De tekortkoming rechtvaardigt ontbinding van de huurovereenkomst
3.11
Het gehuurde is een sociale huurwoning. Voor dergelijke woningen bestaat in [plaats] een zeer lange wachtlijst. Wachttijden van meer dan tien jaar zijn geen uitzondering. Oneigenlijk gebruik van een sociale huurwoning vormt dan ook een ernstige tekortkoming in de nakoming van de verplichtingen uit de huurovereenkomst, die grond geeft voor ontbinding daarvan.
3.12
[appellant] heeft zich erop beroepen dat het oneigenlijke gebruik van de woning in deze zaak slechts een incident was, waar zij zelf buiten stond. Uit hetgeen hiervoor bij de behandeling van grief 1 werd overwogen, blijkt echter dat het hof voorshands van oordeel is dat de woning niet als woonruimte in gebruik was en dat het niet anders kan zijn dan dat [appellant] van het feitelijke gebruik van de woning op de hoogte was of had behoren te zijn.

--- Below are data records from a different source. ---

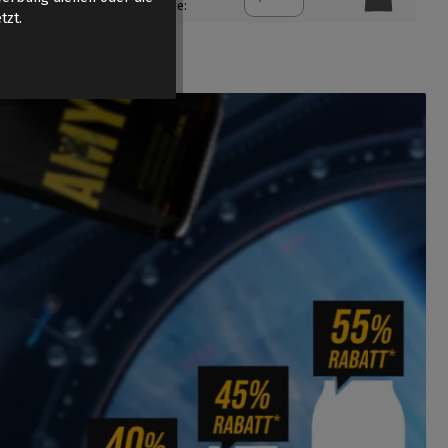
Menge:
tzt.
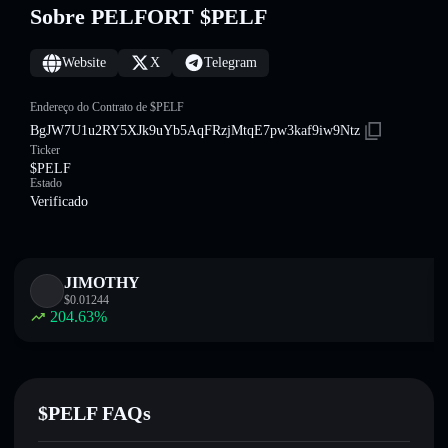
Sobre PELFORT $PELF
Website
X
Telegram
Endereço do Contrato de $PELF
BgJW7U1u2RY5XJk9uYb5AqFRzjMtqE7pw3kaf9iw9Ntz
Ticker
$PELF
Estado
Verificado
JIMOTHY
$
0.01244
204.63
%
$PELF FAQs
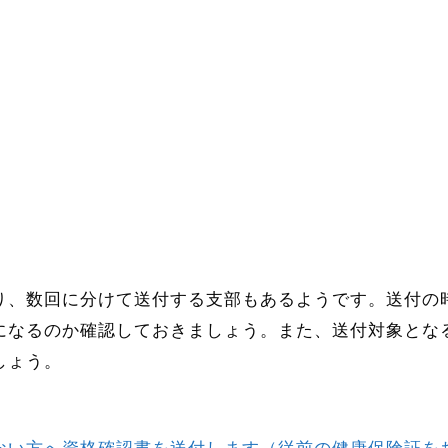
、数回に分けて送付する支部もあるようです。送付の
になるのか確認しておきましょう。また、送付対象とな
しょう。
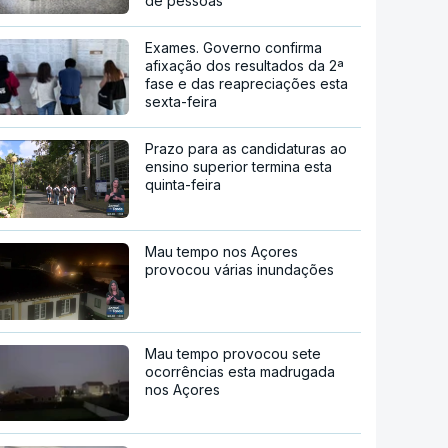
de pessoas
Exames. Governo confirma
afixação dos resultados da 2ª
fase e das reapreciações esta
sexta-feira
Prazo para as candidaturas ao
ensino superior termina esta
quinta-feira
Mau tempo nos Açores
provocou várias inundações
Mau tempo provocou sete
ocorrências esta madrugada
nos Açores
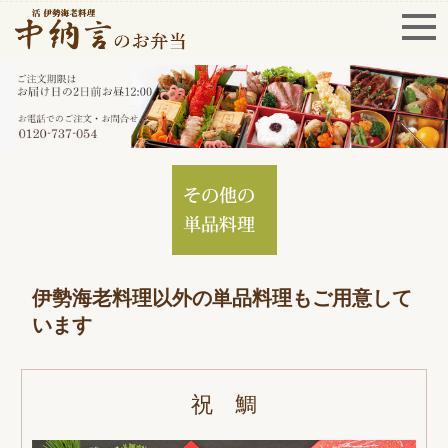
伊勢海老料理以外の単品料理もご用意して
います
祝 鯛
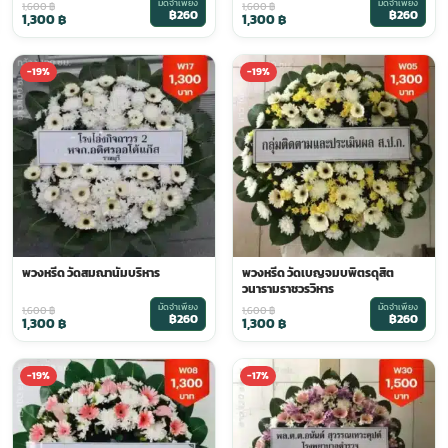
มัดจำเพียง
มัดจำเพียง
1,600
฿
1,600
฿
฿260
฿260
1,300
฿
1,300
฿
-19%
-19%
พวงหรีด วัดสมณานัมบริหาร
พวงหรีด วัดเบญจมบพิตรดุสิต
วนารามราชวรวิหาร
มัดจำเพียง
มัดจำเพียง
1,600
฿
1,600
฿
฿260
฿260
1,300
฿
1,300
฿
-19%
-17%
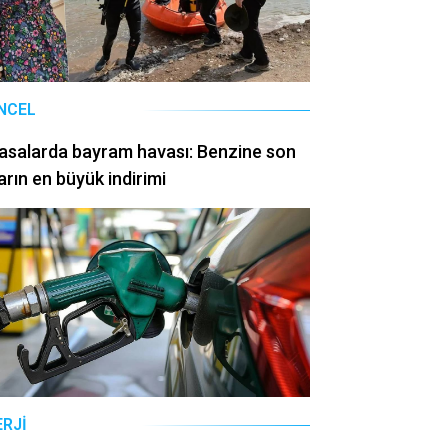
NCEL
asalarda bayram havası: Benzine son
arın en büyük indirimi
ERJI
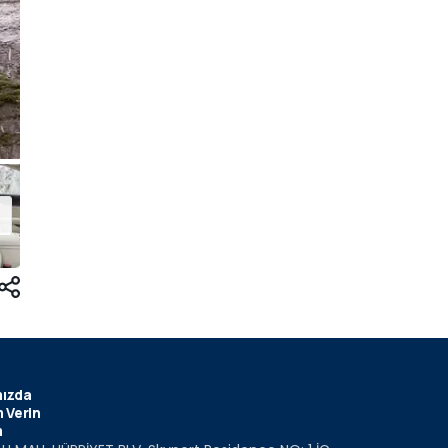
ızda
 Verin
m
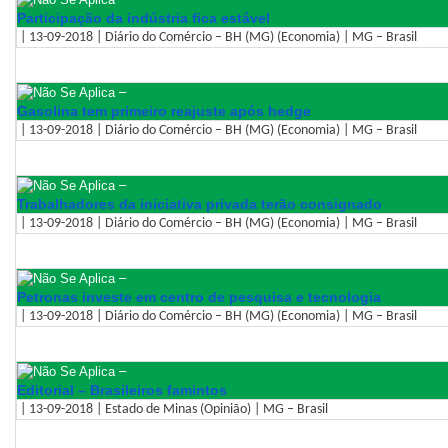
Participação da indústria fica estável
| 13-09-2018 | Diário do Comércio – BH (MG) (Economia) | MG – Brasil
–
Gasolina tem primeiro reajuste após hedge
| 13-09-2018 | Diário do Comércio – BH (MG) (Economia) | MG – Brasil
–
Trabalhadores da iniciativa privada terão consignado
| 13-09-2018 | Diário do Comércio – BH (MG) (Economia) | MG – Brasil
–
Petronas investe em centro de pesquisa e tecnologia
| 13-09-2018 | Diário do Comércio – BH (MG) (Economia) | MG – Brasil
–
Editorial – Brasileiros famintos
| 13-09-2018 | Estado de Minas (Opinião) | MG – Brasil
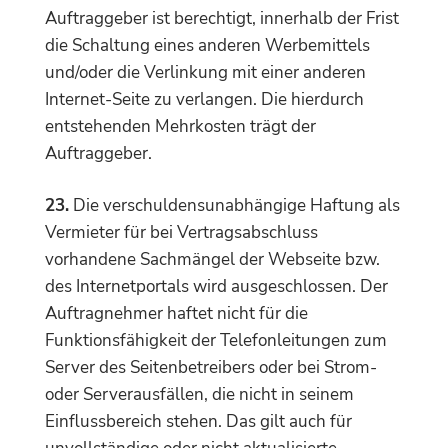
Auftraggeber ist berechtigt, innerhalb der Frist
die Schaltung eines anderen Werbemittels
und/oder die Verlinkung mit einer anderen
Internet-Seite zu verlangen. Die hierdurch
entstehenden Mehrkosten trägt der
Auftraggeber.
23.
Die verschuldensunabhängige Haftung als
Vermieter für bei Vertragsabschluss
vorhandene Sachmängel der Webseite bzw.
des Internetportals wird ausgeschlossen. Der
Auftragnehmer haftet nicht für die
Funktionsfähigkeit der Telefonleitungen zum
Server des Seitenbetreibers oder bei Strom-
oder Serverausfällen, die nicht in seinem
Einflussbereich stehen. Das gilt auch für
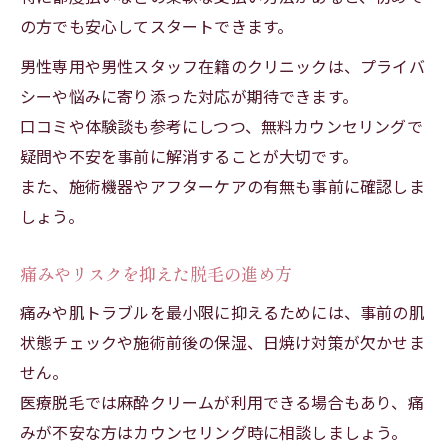
の方でも安心してスタートできます。
男性専用や男性スタッフ在籍のクリニックは、プライバ
シーや悩みに寄り添った対応が期待できます。
口コミや体験談も参考にしつつ、無料カウンセリングで
疑問や不安を事前に解消することが大切です。
また、施術機器やアフターケアの有無も事前に確認しま
しょう。
痛みやリスクを抑えた脱毛の進め方
痛みや肌トラブルを最小限に抑えるためには、事前の肌
状態チェックや施術前後の保湿、日焼け対策が欠かせま
せん。
医療脱毛では麻酔クリームが利用できる場合もあり、痛
みが不安な方はカウンセリング時に相談しましょう。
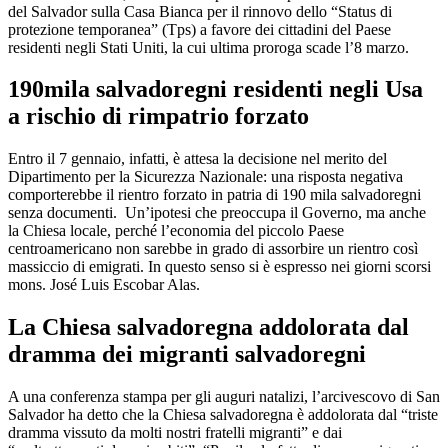
del Salvador sulla Casa Bianca per il rinnovo dello “Status di
protezione temporanea” (Tps) a favore dei cittadini del Paese
residenti negli Stati Uniti, la cui ultima proroga scade l’8 marzo.
190mila salvadoregni residenti negli Usa
a rischio di rimpatrio forzato
Entro il 7 gennaio, infatti, è attesa la decisione nel merito del
Dipartimento per la Sicurezza Nazionale: una risposta negativa
comporterebbe il rientro forzato in patria di 190 mila salvadoregni
senza documenti. Un’ipotesi che preoccupa il Governo, ma anche
la Chiesa locale, perché l’economia del piccolo Paese
centroamericano non sarebbe in grado di assorbire un rientro così
massiccio di emigrati. In questo senso si è espresso nei giorni scorsi
mons. José Luis Escobar Alas.
La Chiesa salvadoregna addolorata dal
dramma dei migranti salvadoregni
A una conferenza stampa per gli auguri natalizi, l’arcivescovo di San
Salvador ha detto che la Chiesa salvadoregna è addolorata dal “triste
dramma vissuto da molti nostri fratelli migranti” e dai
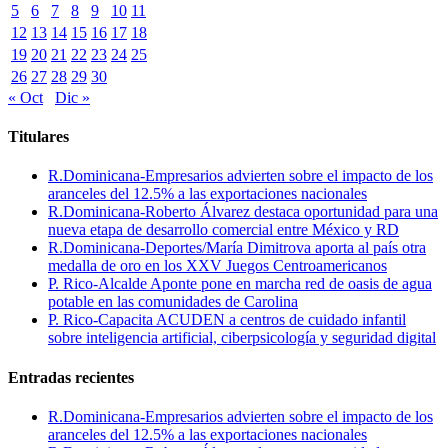
5
6
7
8
9
10
11
12
13
14
15
16
17
18
19
20
21
22
23
24
25
26
27
28
29
30
« Oct
Dic »
Titulares
R.Dominicana-Empresarios advierten sobre el impacto de los
aranceles del 12.5% a las exportaciones nacionales
R.Dominicana-Roberto Álvarez destaca oportunidad para una
nueva etapa de desarrollo comercial entre México y RD
R.Dominicana-Deportes/María Dimitrova aporta al país otra
medalla de oro en los XXV Juegos Centroamericanos
P. Rico-Alcalde Aponte pone en marcha red de oasis de agua
potable en las comunidades de Carolina
P. Rico-Capacita ACUDEN a centros de cuidado infantil
sobre inteligencia artificial, ciberpsicología y seguridad digital
Entradas recientes
R.Dominicana-Empresarios advierten sobre el impacto de los
aranceles del 12.5% a las exportaciones nacionales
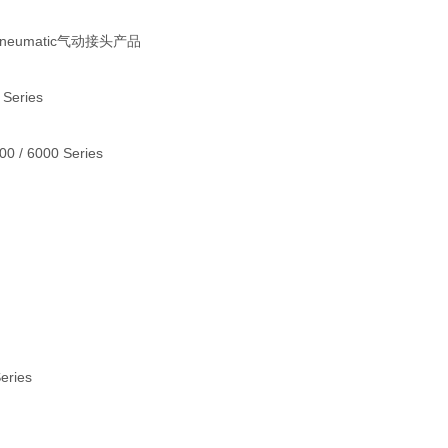
 Pneumatic气动接头产品
 Series
000 / 6000 Series
Series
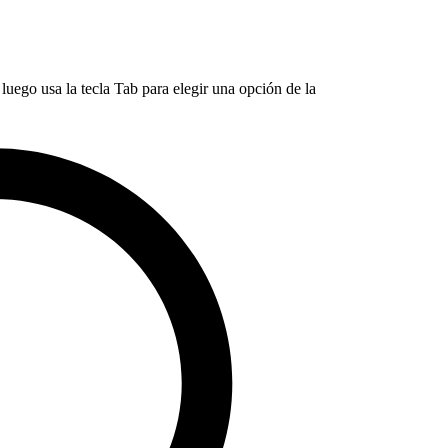
luego usa la tecla Tab para elegir una opción de la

Een incident kan dat niet worden genoemd.
3.13
Het woonbelang van [appellant] maakt niet dat ontbinding van de huurovereenkomst niet gerechtvaardigd zou zijn. Aangezien [appellant] tot het bezoek van de politie de woning niet als woonruimte heeft gebruikt, heeft zij daaraan kennelijk ook geen behoefte. Dakloosheid hoeft dus niet te worden gevreesd. Andere redenen waarom ontbinding een te ver gaande sanctie zou zijn, zijn in deze zaak niet naar voren gekomen. Zo is niet uit de verf gekomen dat [appellant] wegens door haar gestelde paniekaanvallen juist in deze woning zou moeten wonen. Grief 2 faalt dus eveneens.
3.14
Het hof acht het uiterst aannemelijk dat de bodemrechter, als deze om een oordeel wordt gevraagd, de ontbinding van de huurovereenkomst zal uitspreken. Het oordeel van de bodemrechter behoeft echter niet te worden afgewacht, omdat De Alliantie, zoals hiervoor al werd overwogen, er een groot belang bij heeft om de woning zo snel mogelijk weer aan een woningzoekende ter beschikking te kunnen stellen, terwijl tegenover dat belang onvoldoende reëel belang van [appellant] staat. Ook de belangenafweging valt daarom in het nadeel van [appellant] uit. Grief 3 deelt het lot van de overige grieven.
3.15
De grieven van [appellant] falen. Het bestreden vonnis zal worden bekrachtigd. Als de in het ongelijk gestelde partij wordt [appellant] verwezen in de kosten van het geding in hoger beroep.
Beslissing
bekrachtigt het bestreden vonnis;
veroordeelt [appellant] in de kosten van het geding in hoger beroep, tot op heden aan de zijde van De Alliantie begroot op € 827,= aan verschotten en € 2.428,= voor salaris en € 178,= voor nasalaris, te vermeerderen met € 92,= voor nasalaris en de kosten van het betekeningsexploot ingeval betekening van dit arrest plaatsvindt, te vermeerderen met de wettelijke rente, indien niet binnen veertien dagen na dit arrest dan wel het verschuldigd worden van de nakosten aan de kostenveroordeling is voldaan;
verklaart deze veroordeling uitvoerbaar bij voorraad.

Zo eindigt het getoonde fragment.